Canada's fourth-largest cable TV company will get a toehold in the U.S. market with a $1.36-billion US deal to buy regional provider Atlantic Broadband, the Montreal company's first big acquisition since its failed venture into Portugal.
Cogeco Cable Inc.'s purchase of Atlantic Broadband will give it a presence in five eastern states stretching from Pennsylvania to Florida.
"This is an attractive entry point into the United States market," president and chief executive Louis Audet said during a conference call Wednesday to discuss the deal.
"The quality of the infrastructure is high and this provides a nice increase to Cogeco Cable and gives us potential to grow further. There is room for further U.S. growth either through an increase in penetration of all of the services or through tuck-in acquisitions, a number of which are available," Audet said.
Atlantic Broadband is the 14th-largest cable television system operator in the United States, with operations in Pennsylvania, Florida, Maryland, Delaware and South Carolina and 252,000 basic cable customers. The privately owned company also offers Internet and telephone services to residential and business customers.

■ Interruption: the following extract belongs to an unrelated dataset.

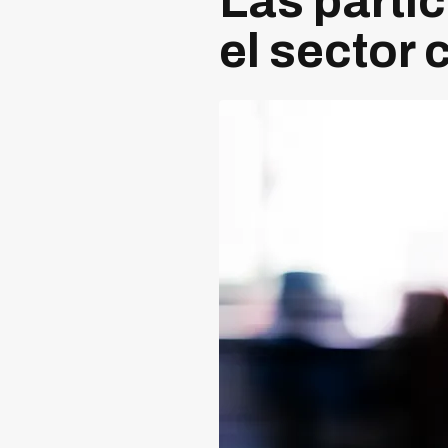
Las parti
el sector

Cogeco Cable has had trouble expanding beyond its Canadian base, with an expansion into Europe through the purchase of a Portuguese company turning into a money-losing proposition. Cogeco sold its Portuguese cable operation earlier this year for more than $59 million after purchasing it for about $600 million in 2006.
When asked if shareholders should be concerned after the failed Portuguese acquisition, Audet said there shouldn't be any worry.
"I am sorry that people could imagine such concerns," he told analysts.
Audet noted there was little room for acquisitions left at home and said "consolidation is substantially over" in Canada.
U.S. difficult to crack
Cogeco Cable, which operates primarily in Ontario and Quebec, says it will buy Atlantic Broadband for a combination of cash on hand and money borrowed under existing financing agreements.
The U.S. market has often been difficult for Canadian companies to crack.
Both Rogers and Shaw — now Canada's two largest cable companies — made attempts at different times several years ago but later withdrew.
Audet said the Atlantic Broadband's market is geographically and competitively similar to Cogeco's.
"What you have in the U.S. is a competitive market, but different actors in various markets. It's very fragmented."
Job losses at Atlantic Broadband aren't expected with Cogeco absorbing all of its employees.
The proposed deal will require several regulatory approvals, including from U.S. competition and telecommunications bodies.
Atlantic Broadband is currently owned by a fund managed by ABRY Partners and by Oak Hill Capital Partners, LP.